Host Files System Changes via Windows Subsystem for Linux

 1[metadata]
 2creation_date = "2023/01/12"
 3integration = ["endpoint", "windows"]
 4maturity = "production"
 5updated_date = "2024/10/15"
 6min_stack_version = "8.14.0"
 7min_stack_comments = "Breaking change at 8.14.0 for the Windows Integration."
 8
 9[rule]
10author = ["Elastic"]
11description = """
12Detects files creation and modification on the host system from the the Windows Subsystem for Linux.
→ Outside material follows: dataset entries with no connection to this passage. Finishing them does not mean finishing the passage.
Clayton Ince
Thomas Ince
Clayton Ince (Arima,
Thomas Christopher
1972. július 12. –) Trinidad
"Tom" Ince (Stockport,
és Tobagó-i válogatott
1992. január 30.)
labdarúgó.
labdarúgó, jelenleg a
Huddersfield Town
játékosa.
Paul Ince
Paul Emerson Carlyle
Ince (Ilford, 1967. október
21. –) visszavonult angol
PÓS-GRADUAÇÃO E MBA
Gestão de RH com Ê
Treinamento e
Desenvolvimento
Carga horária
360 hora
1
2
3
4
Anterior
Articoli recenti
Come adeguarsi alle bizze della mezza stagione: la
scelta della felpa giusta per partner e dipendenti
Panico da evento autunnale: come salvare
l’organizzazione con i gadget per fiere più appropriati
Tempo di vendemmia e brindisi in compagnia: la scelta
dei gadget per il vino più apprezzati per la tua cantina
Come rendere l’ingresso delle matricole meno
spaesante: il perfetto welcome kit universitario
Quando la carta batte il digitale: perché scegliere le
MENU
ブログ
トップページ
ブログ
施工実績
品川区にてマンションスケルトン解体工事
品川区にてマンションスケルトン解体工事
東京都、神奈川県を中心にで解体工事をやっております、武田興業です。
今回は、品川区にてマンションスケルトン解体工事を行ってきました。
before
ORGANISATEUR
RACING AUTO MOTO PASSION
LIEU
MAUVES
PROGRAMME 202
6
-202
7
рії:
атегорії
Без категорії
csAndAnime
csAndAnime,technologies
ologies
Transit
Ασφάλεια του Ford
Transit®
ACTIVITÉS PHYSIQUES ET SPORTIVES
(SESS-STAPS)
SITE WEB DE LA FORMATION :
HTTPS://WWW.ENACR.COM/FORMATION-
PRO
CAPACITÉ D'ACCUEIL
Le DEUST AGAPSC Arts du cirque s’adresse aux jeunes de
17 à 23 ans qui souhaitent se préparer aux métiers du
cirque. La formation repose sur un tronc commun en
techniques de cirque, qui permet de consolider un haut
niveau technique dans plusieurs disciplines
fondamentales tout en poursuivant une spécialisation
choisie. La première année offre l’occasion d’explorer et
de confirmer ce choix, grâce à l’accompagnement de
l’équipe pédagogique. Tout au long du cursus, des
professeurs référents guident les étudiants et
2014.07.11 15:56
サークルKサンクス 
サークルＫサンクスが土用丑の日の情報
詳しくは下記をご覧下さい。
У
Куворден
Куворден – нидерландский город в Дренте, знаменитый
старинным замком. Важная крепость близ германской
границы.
Adversaries may
13enable and use WSL for Linux to avoid detection.
14"""
15from = "now-9m"
16index = [
17    "winlogbeat-*",
18    "logs-endpoint.events.process-*",
19    "logs-endpoint.events.file-*",
20    "logs-windows.sysmon_operational-*",
21]
22language = "eql"
23license = "Elastic License v2"
24name = "Host Files System Changes via Windows Subsystem for Linux"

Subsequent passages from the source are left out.